Aux États-Unis, la visite de Donald Trump hier au Mexique fait à la Une de tous les journaux

Les quotidiens notent que le ton a été mesuré lors de la conférence de presse commune que le président mexicain Enrique Pena Nieto a donnée avec son invité : « Aucun des deux hommes n’a alimenté le concours de hurlements que la campagne de Trump avait lancé il y a un an », rapporte le Washington Post. À la grande déception de beaucoup de Mexicains, qui « espéraient que leur président demanderait des excuses ou en tous cas rejetterait avec force le plan de Donald Trump de construire un mur à la frontière (et de le faire payer par le Mexique) ».

Au lieu de cela explique le journal, « Pena Nieto a joué le rôle du professeur-en-chef, déroulant des statistiques économiques sur les bénéfices mutuels de la relation États-Unis / Mexique, alors qu’un Trump réservé, presque sombre, annonçait qu’il s’était fait un "nouvel ami" ».

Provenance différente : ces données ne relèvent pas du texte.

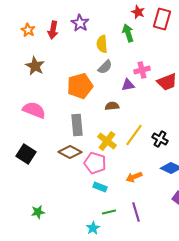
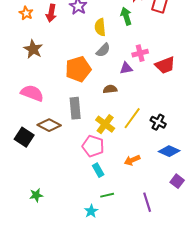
brown diamond: (70, 152) -> (49, 125), moved
cyan rectangle: (100, 187) -> (98, 170), turned 40
purple line: (136, 212) -> (147, 202), moved

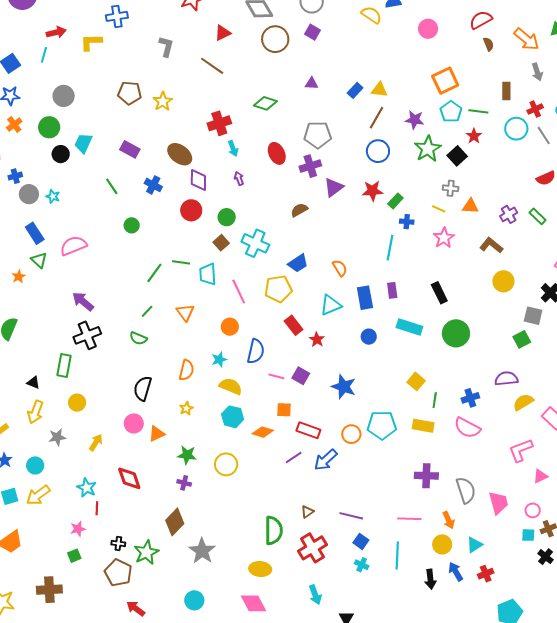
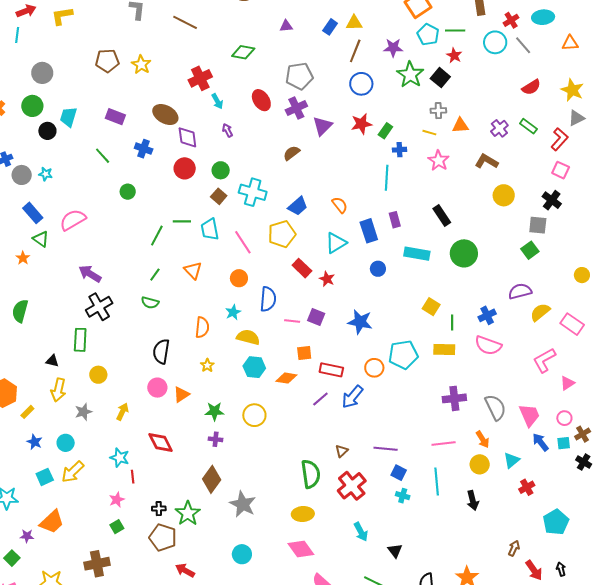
blue arrow: (456, 572) -> (541, 442), moved

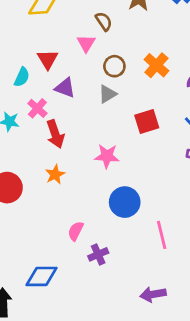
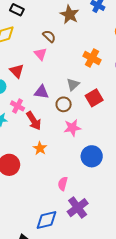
brown circle: (114, 66) -> (64, 104), moved
purple triangle: (65, 88) -> (41, 92), moved
gray triangle: (107, 94) -> (73, 85), moved
purple cross: (98, 254) -> (78, 208), moved, size x1.5

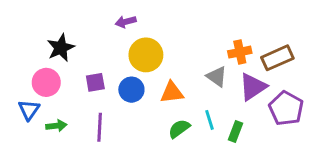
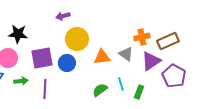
black star: (61, 48) -> (18, 34), turned 30
purple square: (95, 82) -> (42, 58), size x1.6
orange triangle: (172, 92) -> (102, 57), moved
green arrow: (56, 126) -> (21, 81), moved

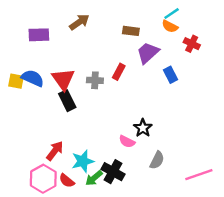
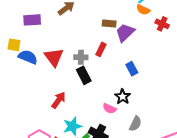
brown rectangle: (131, 31) -> (109, 23), moved
blue rectangle: (171, 75) -> (132, 69), moved
yellow square: (16, 81) -> (14, 45), moved
black rectangle: (67, 101) -> (84, 75), moved
red arrow: (55, 151) -> (59, 100), moved

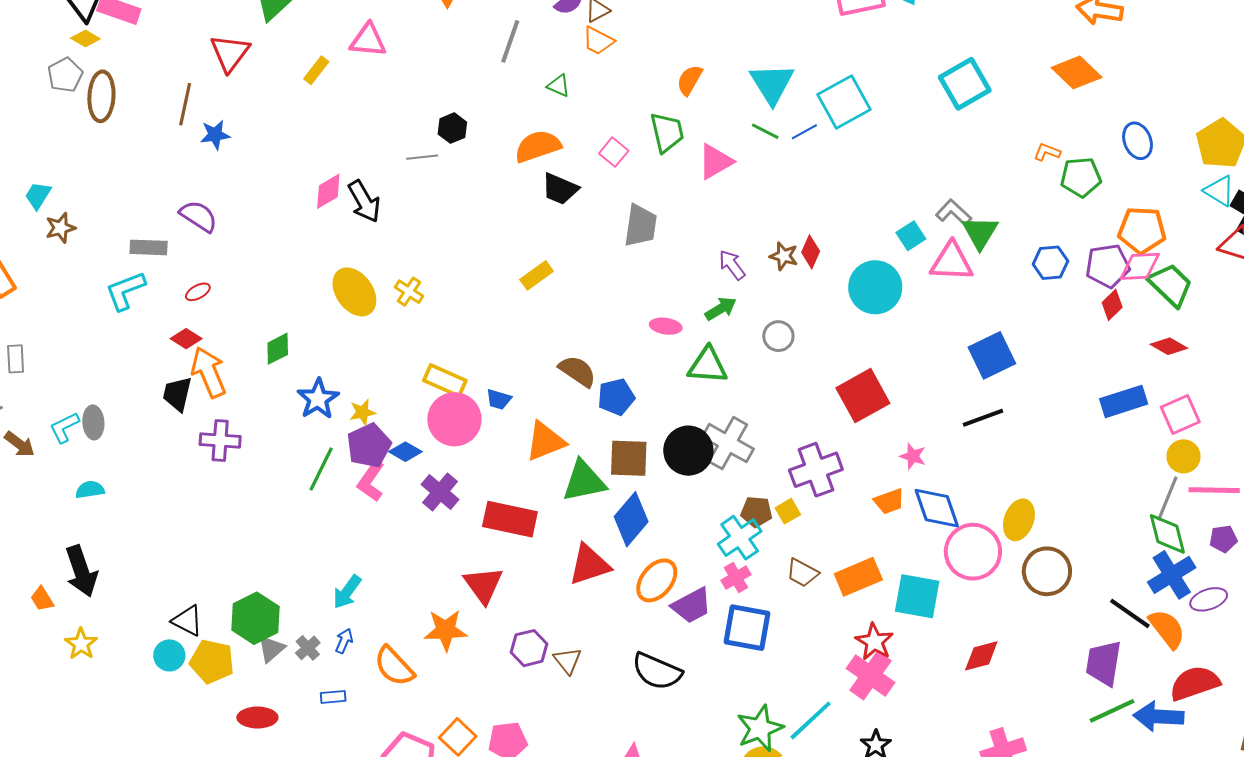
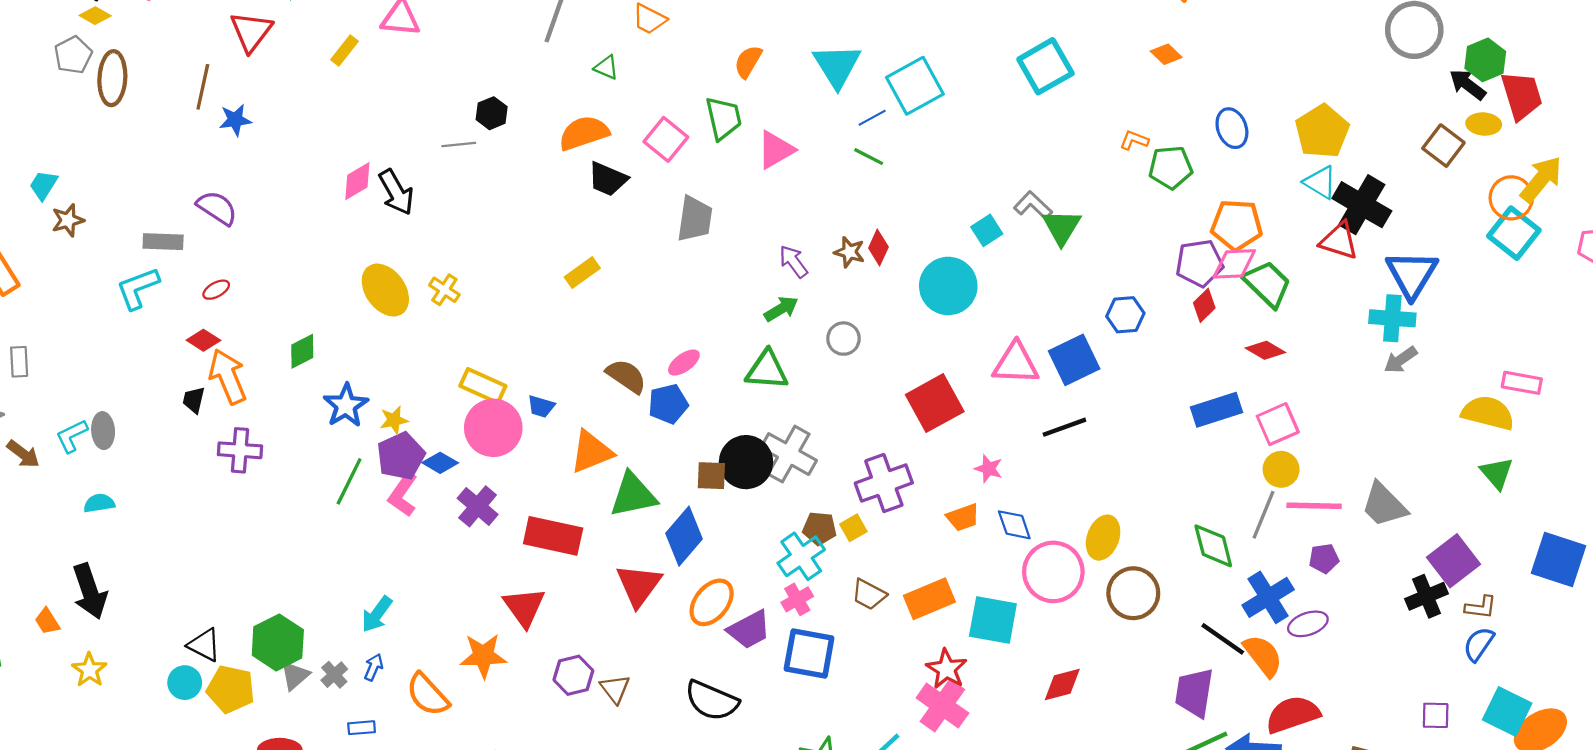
orange diamond: (1077, 72) -> (1166, 54), size x0.6
green line: (765, 131) -> (869, 157), moved
pink square: (614, 152) -> (666, 139), size x1.4
pink triangle: (952, 262) -> (1016, 363), moved
blue hexagon: (1050, 263) -> (1125, 315), moved
pink ellipse: (666, 326) -> (684, 363), moved, turned -44
black trapezoid: (177, 394) -> (194, 400), size x0.7
brown square: (629, 458) -> (711, 476), moved, size x0.7
blue diamond: (937, 508) -> (1014, 525), size x0.7
green diamond: (1167, 534) -> (1213, 546), moved
red triangle: (589, 565) -> (639, 585), turned -36

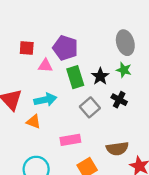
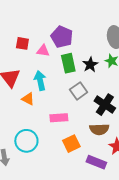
red square: (27, 48) -> (22, 43), moved
cyan arrow: (45, 100) -> (40, 81), turned -96
black cross: (119, 100) -> (105, 105), moved, size x1.5

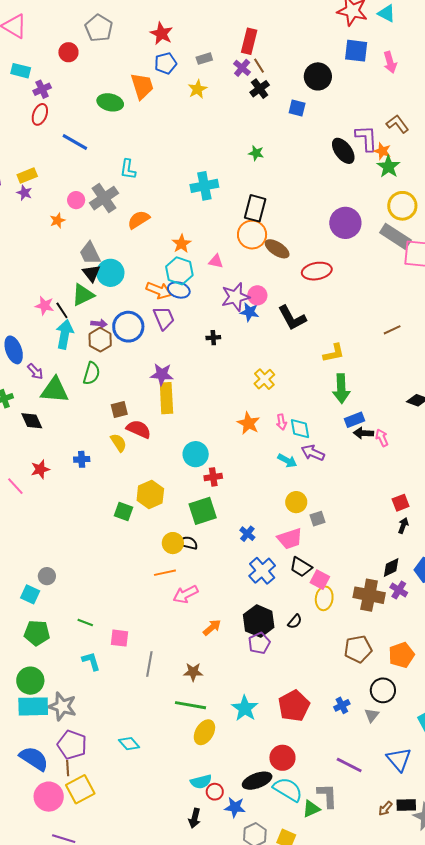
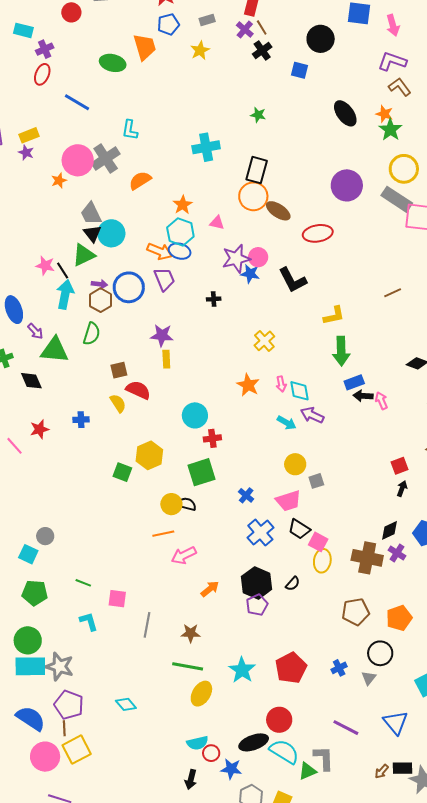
purple L-shape: (366, 138) -> (392, 61), moved, turned -68
pink circle: (76, 200) -> (78, 160), size x1.8
yellow rectangle: (166, 398) -> (166, 359), size x0.6

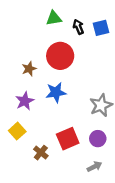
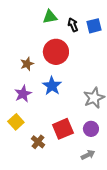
blue star: (56, 92) -> (52, 86), turned -30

En fait le président mexicain « n’avait pas le choix », estime dans les colonnes du New York Times Raphael Fernandez de Castro, professeur à l’Université de Syracuse : « Une bonne relation avec les États-Unis est essentielle pour le bien-être du Mexique. » Il n’empêche : les Mexicains accusent leur président d’avoir commis une « erreur historique » en invitant Trump. Le magazine mexicain Nexos parle de « la plus grande humiliation subie par un président mexicain sur son territoire depuis cinquante ans ».

Et Trump ? Il est immédiatement reparti aux États-Unis pour un meeting à Phoenix, où il a donné un grand discours sur l’immigration… Avec le grand retour des hurlements rapportés par le Washington Post : « Quiconque entrera aux États-Unis illégalement sera déporté », a affirmé Trump. Bref, note le journal, « Trump joue les durs en Arizona, pas au Mexique. »

La Caroline du Nord ne pourra pas utiliser sa loi très stricte sur le droit de vote lors de la présidentielle

C’est la Cour suprême américaine qui a pris hier cette décision. Selon le jugement d’une autre cour, cette loi qui selon le jugement avait été adoptée par l’Etat de Caroline du Nord « avec une précision presque chirurgicale » pour réduire l’importance du vote afro-américain. Sachant que le gouverneur de Caroline du Nord est républicain, et que les Noirs votent en grande majorité démocrate…

Cette loi permet par exemple d’utiliser pour s’identifier lors du vote les photos figurant sur les permis de conduire et les passeports, rapporte le Washington Post des documents possédés dans une écrasante majorité par des Blancs. Par contre elle interdit l’utilisation de celles figurant sur les documents fournis par les universités ou les programmes d’aide de l’État, que les Noirs sont davantage susceptibles de posséder.

Une loi qui viole la Constitution, selon des associations de défense des droits civiques et l’administration Obama, qui l’avaient attaquée en justice.